Tuesday 17th November: Media Research, Development and Identity
Speaker: Gerry Power, Director of Research & Knowledge Management, Research & Learning Group, BBC World Service Trust. Chaired by Myria Georgiou.
The BBC World Service Trust is the BBC's international development charity. The Trust delivers a range of development projects using media and communication in more than forty countries across Africa, Asia and the Middle East. The projects are designed to address a range of issues in health, governance and human rights, humanitarian response, livelihoods and climate change. Projects are supported by a programme of research from the inception phase through to assessing the impact when projects have finished.

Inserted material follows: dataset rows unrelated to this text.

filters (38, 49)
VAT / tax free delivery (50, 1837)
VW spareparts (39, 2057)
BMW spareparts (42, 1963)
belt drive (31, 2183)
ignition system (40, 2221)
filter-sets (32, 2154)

Drawing on a selection of studies embedded within Trust projects, the presentation will examine the questions raised when conducting research with diverse populations about a range of topics: What assumptions are made about the identity of the research participant? How are assumptions about identity reflected in the study design and research methods employed? What research approaches can be considered that offer an alternative perspective on identity? These questions will be framed in the context of research interviews conducted with diaspora, marginalised
and IDP populations, in particular.
Tuesday 24th November: Women and the Media - in Conversation with Catherine Mayer
Speaker: Catherine Mayer, London Bureau Chief, Time Magazine. Chaired by Myria Georgiou.
NB. This event is now being held in the NEW THEATRE, EAST BUILDING, HOUGHTON STREET, LSE.
** Please note this event will start at 7.30
Tuesday 1st December: Rwanda and the Media - Survivors and Reporters
Speakers: Patrick Iregura and Serge Rwigamba, survivors of the Rwandan genocide; and Lindsey Hilsum, World Editor, Channel 4 News. Chaired by Charlie Beckett.